9) 73% of content creators plan to prioritize creating more engaging content in 2016, and 55% plan to prioritize creating visual content.

Video Stats

10) 51.9% of marketing professionals worldwide name video as the type of content with the best ROI.

11) Shoppers who view video are 1.81X more likely to purchase than non-viewers.

12) Using the word “video” in an email subject line boosts open rates by 19%, click-through rates by 65% and reduces unsubscribes by 26%.

13) Midway through 2015, mobile video plays exceeded 44% — up 74% from 2014 and up a whopping 844% since 2012.

14) Between April 2015 and November 2015, the amount of average daily video views on Facebook doubled from 4 billion video views per day to 8 billion.

15) In July 2015, Periscope users were watching 40 years’ worth of videos every day.

16) In Q2 of 2015, mobile phones (34%) and tablets (15%) combined for 49% of video ad impressions — up from 38% in Q1 of 2015. Publishers saw PC impressions drop from 62% to 50% in the previous quarter. 

17) Syndacast predicts 74% of all internet traffic in 2017 will be video.

Infographic Stats

18) Eye-tracking studies show internet readers pay close attention to information-carrying images.

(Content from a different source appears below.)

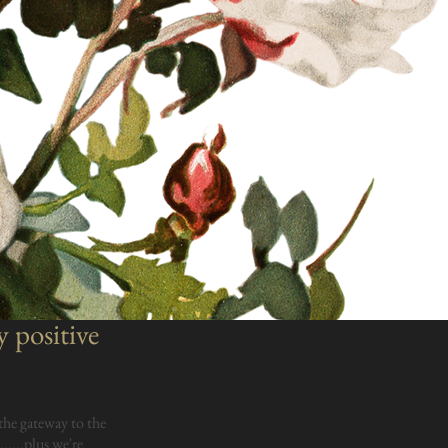
y positive
the gateway to the
.....plus we're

In fact, when the images are relevant, readers spend more time looking at the images than they do reading text on the page.

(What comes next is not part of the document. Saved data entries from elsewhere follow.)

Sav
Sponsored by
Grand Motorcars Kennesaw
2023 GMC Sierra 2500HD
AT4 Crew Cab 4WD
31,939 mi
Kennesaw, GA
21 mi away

19) Infographics are Liked and shared on social media 3X more than other any other type of content.

20) Infographics were the B2B content marketing tactic with the biggest increase from 2014 to 2015, up from 51% to 62%.

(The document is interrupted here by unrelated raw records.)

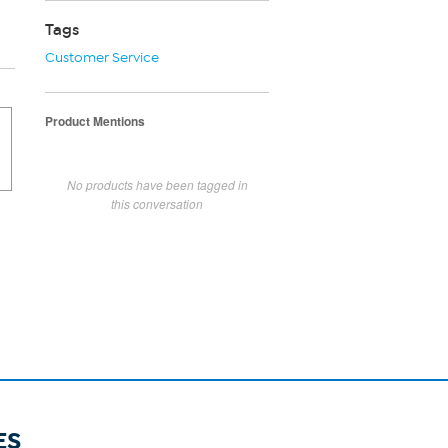
Tags
Customer Service
Product Mentions
No products have been tagged in
this conversation
ES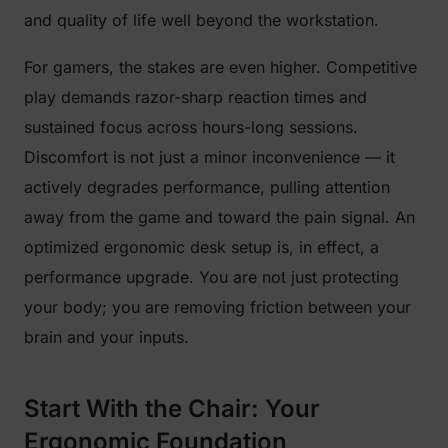
and quality of life well beyond the workstation.
For gamers, the stakes are even higher. Competitive
play demands razor-sharp reaction times and
sustained focus across hours-long sessions.
Discomfort is not just a minor inconvenience — it
actively degrades performance, pulling attention
away from the game and toward the pain signal. An
optimized ergonomic desk setup is, in effect, a
performance upgrade. You are not just protecting
your body; you are removing friction between your
brain and your inputs.
Start With the Chair: Your
Ergonomic Foundation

21) People following directions with text and illustrations do 323% better than people following directions without illustrations.

22) 60% of marketers predict the use of infographics will increase in 2016 compared to 2015.

Social Media Stats

23) Visual content is more than 40X more likely to get shared on social media than other types of content.

24) Articles with an image once every 75-100 words got double the number of social shares than articles with fewer images.

25) 71% of online marketers use visual assets in their social media marketing.

26) B2C marketers place more importance on visual content than B2B marketers — and a whopping 40% of B2C marketers say visual content is the most important type of content.

27) Facebook posts with images see 2.3X more engagement than those without images.

28) Buffer reported that for its user base, tweets with images received 150% more retweets than tweets without images.

29) The Instagram community has grown to more than 400 million as of September 2015.

30) On Instagram, photos showing faces get 38% more Likes than photos not showing faces.

31) Organic engagement on Facebook more than doubled in 2015, while organic engagement on Instagram almost halved.

32) 52% of teens use Instagram, and nearly as many (41%) use Snapchat.

33) Snapchat has 100 million daily users, 65% of whom upload photos using the app. 34) Women continue to dominate Pinterest: 44% of online women use Pinterest compared with 16% of online men.

35) Shopify users referred by Pinterest spend an average of $80 compared to the Facebook referral average of $40.

36) Pins on Pinterest have viral potential: Over 80% of pins are re-pins compared to 1.4% of tweets retweeted.

37) 88% of consumers have purchased a product they pinned, and 49% have purchased 5 or more products they’ve pinned.